Just under a tenth (352) of subjects qualified for early discharge under the protocol. This meant that they had a TIMI risk score of 0 (out of 7), no ischemic ECG changes, and normal point of care triplemarker panels at presentation and 2 hours later.
The study's primary end point was a major adverse cardiac event within the 30 days of follow-up, including death that was not clearly noncardiac, MI, cardiogenic shock, and arrhythmia or atrioventricular block requiring intervention. A major adverse cardiac event occurred in three (0.9%) of the ADP-screened patients, Dr. Than and colleagues reported, giving the protocol a sensitivity of 99.3% (95% confidence interval, 97.9%-99.8%) and a specificity of 11%.
"The near 10% possible reduction in patients needing prolonged assessment in this large patient group could reduce overcrowding in hospitals and emergency departments and provide earlier reassurance and greater convenience for patients," Dr. Than and colleagues wrote.
They acknowledged as among the trial's weaknesses its observational design and the protocol's low specificity, which they described as commensurate with that of other diagnostic instruments to exclude acute coronary syndromes.
They also pointed out that "patients without chest pain but who presented with atypical symptoms (fatigue, nausea, vomiting, diaphoresis, faintness, and back pain) were not included in this trial," and that the researchers could not tell how many presented with those symptoms. "Thus," they wrote, "the applicability of the ADP is limited to the selected cohort of patients with chest pain (or discomfort) suggestive of acute coronary syndromes for whom the attending physician planned to investigate for these syndromes."
In an editorial comment (Lancet 2011 March 23 [doi:10.1016/S01406736(11)603929]) accompanying Dr. Than and colleagues' article, Dr. Richard Body of the Cardiovascular Research Group at the University of Manchester (England), noted that "the need for an effective rapid ruleout strategy to facilitate early discharge from the emergency department has been appreciated for over 20 years," and yet none has been widely adopted.
Dr.

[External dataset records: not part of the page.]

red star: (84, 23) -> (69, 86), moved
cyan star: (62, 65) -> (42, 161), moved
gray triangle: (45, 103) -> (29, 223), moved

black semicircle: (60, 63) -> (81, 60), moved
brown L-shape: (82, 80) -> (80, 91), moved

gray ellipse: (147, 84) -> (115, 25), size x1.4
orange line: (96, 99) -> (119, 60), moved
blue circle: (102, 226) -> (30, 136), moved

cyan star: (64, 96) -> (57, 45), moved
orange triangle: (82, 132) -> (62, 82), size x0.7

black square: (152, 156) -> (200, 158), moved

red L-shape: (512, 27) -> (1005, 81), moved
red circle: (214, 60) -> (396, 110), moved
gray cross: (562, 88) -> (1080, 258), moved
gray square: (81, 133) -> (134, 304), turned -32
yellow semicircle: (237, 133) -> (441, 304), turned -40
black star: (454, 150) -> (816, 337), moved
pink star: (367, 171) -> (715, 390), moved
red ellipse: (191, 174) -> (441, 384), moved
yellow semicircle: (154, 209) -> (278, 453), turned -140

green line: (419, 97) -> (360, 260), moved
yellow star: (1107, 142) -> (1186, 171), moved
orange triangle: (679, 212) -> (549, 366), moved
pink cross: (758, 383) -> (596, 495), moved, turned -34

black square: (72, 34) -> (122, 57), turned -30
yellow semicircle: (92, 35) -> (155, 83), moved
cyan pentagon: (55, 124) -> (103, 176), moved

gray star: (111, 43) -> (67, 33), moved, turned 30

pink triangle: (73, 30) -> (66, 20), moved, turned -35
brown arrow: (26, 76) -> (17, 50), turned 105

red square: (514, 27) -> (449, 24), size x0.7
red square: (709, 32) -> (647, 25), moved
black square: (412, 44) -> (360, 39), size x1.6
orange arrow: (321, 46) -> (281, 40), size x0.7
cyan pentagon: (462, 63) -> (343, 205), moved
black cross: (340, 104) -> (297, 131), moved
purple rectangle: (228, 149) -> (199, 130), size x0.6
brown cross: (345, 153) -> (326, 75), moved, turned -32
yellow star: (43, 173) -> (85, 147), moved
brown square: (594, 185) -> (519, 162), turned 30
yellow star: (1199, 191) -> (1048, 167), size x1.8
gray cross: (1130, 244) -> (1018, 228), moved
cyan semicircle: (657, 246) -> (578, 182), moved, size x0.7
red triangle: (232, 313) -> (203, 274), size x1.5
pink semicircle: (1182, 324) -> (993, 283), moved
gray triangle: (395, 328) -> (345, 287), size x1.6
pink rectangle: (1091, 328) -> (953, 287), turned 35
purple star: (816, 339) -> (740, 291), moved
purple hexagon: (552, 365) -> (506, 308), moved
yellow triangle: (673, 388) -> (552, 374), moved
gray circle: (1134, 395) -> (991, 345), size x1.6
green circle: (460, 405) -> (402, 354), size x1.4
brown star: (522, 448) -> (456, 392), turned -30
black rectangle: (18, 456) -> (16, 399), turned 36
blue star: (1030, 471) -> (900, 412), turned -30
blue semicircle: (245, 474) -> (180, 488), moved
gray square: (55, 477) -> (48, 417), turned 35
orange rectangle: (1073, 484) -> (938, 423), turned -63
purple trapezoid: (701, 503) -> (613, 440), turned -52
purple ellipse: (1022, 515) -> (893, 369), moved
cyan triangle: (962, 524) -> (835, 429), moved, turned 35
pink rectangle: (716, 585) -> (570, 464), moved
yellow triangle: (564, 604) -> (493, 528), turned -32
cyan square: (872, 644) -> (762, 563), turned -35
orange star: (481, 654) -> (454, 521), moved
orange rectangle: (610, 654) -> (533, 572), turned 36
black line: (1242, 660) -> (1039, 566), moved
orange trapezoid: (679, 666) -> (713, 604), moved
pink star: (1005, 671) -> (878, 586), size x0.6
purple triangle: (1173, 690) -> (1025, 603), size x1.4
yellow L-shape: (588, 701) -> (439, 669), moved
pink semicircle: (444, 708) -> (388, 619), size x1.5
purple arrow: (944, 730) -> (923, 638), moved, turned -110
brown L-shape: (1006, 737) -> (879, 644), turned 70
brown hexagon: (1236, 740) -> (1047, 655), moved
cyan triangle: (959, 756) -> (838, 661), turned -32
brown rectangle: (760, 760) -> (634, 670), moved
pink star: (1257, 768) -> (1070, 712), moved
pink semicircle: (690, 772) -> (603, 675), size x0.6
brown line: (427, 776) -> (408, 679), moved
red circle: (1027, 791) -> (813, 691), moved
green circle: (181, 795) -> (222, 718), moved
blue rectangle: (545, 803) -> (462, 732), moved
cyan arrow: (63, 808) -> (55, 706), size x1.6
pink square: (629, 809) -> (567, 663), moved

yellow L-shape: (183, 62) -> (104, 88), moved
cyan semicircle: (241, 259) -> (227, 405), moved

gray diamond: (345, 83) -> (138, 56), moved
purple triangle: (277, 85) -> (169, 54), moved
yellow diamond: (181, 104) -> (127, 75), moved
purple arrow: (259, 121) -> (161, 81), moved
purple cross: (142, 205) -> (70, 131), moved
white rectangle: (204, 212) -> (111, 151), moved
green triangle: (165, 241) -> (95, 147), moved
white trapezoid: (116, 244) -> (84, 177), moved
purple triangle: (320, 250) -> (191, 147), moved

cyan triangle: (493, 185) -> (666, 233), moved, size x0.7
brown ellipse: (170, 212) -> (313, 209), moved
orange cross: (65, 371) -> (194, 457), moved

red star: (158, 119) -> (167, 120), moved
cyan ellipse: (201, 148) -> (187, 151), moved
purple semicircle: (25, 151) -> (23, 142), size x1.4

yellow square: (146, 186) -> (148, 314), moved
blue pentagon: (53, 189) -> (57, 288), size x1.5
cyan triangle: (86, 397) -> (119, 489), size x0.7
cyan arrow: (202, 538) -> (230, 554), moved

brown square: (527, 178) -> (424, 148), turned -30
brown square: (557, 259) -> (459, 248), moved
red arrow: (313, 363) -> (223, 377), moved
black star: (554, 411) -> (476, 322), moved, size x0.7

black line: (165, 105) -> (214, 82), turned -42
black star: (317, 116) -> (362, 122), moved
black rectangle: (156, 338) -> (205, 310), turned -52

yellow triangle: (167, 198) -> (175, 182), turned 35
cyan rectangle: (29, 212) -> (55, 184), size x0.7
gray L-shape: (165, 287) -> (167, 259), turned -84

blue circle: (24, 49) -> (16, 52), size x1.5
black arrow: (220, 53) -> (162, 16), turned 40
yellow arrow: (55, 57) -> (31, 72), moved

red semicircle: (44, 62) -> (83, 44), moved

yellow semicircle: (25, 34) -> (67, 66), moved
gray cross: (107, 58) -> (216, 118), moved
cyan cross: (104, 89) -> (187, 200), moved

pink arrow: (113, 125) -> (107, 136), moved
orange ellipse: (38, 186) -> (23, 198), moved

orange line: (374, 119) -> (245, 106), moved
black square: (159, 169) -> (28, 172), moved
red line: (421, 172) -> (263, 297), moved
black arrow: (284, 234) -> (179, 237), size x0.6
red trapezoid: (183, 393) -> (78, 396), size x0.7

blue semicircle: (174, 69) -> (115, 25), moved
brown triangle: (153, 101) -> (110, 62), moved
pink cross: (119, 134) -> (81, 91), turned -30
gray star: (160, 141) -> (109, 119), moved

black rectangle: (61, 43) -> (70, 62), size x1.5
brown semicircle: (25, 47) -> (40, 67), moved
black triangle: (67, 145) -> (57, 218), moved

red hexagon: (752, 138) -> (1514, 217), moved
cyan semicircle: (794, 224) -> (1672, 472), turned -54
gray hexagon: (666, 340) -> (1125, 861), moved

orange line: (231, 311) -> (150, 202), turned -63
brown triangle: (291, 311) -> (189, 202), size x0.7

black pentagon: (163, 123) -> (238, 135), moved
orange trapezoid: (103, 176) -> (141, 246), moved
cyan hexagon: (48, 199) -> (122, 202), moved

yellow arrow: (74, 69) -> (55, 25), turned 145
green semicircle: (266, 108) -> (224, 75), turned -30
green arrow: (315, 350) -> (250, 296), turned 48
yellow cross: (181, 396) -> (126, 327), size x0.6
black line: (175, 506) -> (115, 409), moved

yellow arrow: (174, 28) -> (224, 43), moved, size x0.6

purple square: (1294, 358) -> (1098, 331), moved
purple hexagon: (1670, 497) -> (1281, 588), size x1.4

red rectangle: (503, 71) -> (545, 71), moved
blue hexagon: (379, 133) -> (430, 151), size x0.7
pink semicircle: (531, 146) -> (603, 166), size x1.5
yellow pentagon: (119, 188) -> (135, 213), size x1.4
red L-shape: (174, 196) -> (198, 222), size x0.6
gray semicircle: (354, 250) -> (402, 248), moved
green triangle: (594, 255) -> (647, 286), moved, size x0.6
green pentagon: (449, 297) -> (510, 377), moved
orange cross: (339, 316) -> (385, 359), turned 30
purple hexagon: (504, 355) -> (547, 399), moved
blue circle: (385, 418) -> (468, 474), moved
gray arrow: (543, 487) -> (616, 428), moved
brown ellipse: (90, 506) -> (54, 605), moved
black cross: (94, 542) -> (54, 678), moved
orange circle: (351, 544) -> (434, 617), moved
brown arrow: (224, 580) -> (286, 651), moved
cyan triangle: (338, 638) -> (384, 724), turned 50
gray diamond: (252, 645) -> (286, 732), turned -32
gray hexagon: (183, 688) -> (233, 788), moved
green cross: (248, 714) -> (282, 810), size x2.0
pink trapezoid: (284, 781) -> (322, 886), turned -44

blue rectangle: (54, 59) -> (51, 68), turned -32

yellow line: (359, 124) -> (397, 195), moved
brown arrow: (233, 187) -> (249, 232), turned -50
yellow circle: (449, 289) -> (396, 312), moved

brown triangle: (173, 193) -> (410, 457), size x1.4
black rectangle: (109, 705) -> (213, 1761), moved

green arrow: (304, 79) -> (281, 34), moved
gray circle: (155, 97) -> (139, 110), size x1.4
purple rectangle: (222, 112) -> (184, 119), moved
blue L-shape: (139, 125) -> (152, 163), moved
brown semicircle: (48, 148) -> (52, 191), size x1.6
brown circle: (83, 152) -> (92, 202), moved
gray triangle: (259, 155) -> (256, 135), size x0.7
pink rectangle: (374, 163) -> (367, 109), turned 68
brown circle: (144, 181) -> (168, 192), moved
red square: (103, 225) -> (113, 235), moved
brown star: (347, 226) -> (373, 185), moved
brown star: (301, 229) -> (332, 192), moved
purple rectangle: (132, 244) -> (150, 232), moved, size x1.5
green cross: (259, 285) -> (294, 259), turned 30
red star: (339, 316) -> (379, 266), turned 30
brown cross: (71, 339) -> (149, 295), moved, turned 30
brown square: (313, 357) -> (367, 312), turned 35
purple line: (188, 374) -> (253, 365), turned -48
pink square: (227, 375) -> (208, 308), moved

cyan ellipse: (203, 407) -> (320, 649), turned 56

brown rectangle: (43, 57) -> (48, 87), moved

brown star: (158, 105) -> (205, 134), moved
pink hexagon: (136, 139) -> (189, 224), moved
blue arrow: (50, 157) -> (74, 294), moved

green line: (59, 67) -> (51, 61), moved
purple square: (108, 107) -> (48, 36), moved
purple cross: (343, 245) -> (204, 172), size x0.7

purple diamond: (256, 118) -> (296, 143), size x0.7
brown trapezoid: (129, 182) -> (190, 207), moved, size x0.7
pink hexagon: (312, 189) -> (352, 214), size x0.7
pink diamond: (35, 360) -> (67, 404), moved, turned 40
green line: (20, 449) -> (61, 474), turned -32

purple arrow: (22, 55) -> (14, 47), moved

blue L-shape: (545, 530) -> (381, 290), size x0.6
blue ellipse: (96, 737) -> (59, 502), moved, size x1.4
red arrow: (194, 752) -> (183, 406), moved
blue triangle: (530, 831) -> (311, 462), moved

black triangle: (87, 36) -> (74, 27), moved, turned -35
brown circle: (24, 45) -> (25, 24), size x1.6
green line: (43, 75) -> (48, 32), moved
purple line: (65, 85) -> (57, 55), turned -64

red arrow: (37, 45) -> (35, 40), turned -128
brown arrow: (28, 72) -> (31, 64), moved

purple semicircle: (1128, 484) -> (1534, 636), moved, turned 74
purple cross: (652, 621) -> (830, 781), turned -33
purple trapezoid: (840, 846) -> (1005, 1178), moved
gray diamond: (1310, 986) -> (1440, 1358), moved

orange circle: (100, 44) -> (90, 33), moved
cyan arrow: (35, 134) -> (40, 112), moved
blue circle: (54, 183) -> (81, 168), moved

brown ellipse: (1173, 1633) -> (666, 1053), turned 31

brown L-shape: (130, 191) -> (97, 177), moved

Body praised Dr. Than and colleagues' study as "well designed to achieve its objectives," and showing "that it is possible to achieve an acceptably high sensitivity when triplemarker testing is used in the appropriate population."
However, he cautioned, the triple-marker testing alone had a sensitivity of only 82.9%. The overall sensitivity of the protocol "increased to an acceptable level because of the application of Bayesian principles, with biomarker testing only in patients with a low pretest probability of disease."
Dr. Than and several coauthors disclosed receiving grants, supplies, speaking honoraria, and/or travel expenses from Alere Medical, a maker of diagnostic tests and equipment and the major funding source of the study. Investigators in some countries received country-specific funding from other companies. The sponsors had no role in the study or the report, the authors declared. Dr. Body disclosed past donations of supplies from diagnostics firms owned by Roche, Siemens, and Alere, and travel reimbursements from Roche and Randox.